:: Data shown ::
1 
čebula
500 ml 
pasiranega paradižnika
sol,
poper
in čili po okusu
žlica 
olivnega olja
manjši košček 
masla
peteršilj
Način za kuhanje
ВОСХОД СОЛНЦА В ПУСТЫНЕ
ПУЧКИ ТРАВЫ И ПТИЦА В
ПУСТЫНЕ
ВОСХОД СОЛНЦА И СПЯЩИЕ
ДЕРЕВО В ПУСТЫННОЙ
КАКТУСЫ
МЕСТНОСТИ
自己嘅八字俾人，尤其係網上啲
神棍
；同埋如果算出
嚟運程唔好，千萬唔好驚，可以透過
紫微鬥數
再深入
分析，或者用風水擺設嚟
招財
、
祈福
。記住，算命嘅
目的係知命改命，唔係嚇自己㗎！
:::
◆ **What the task asks**: Transcribe all of the lines in the records precisely.

◆ **Task solution**:
1 
čebula
500 ml 
pasiranega paradižnika
sol,
poper
in čili po okusu
žlica 
olivnega olja
manjši košček 
masla
peteršilj
Način za kuhanje
ВОСХОД СОЛНЦА В ПУСТЫНЕ
ПУЧКИ ТРАВЫ И ПТИЦА В
ПУСТЫНЕ
ВОСХОД СОЛНЦА И СПЯЩИЕ
ДЕРЕВО В ПУСТЫННОЙ
КАКТУСЫ
МЕСТНОСТИ
自己嘅八字俾人，尤其係網上啲
神棍
；同埋如果算出
嚟運程唔好，千萬唔好驚，可以透過
紫微鬥數
再深入
分析，或者用風水擺設嚟
招財
、
祈福
。記住，算命嘅
目的係知命改命，唔係嚇自己㗎！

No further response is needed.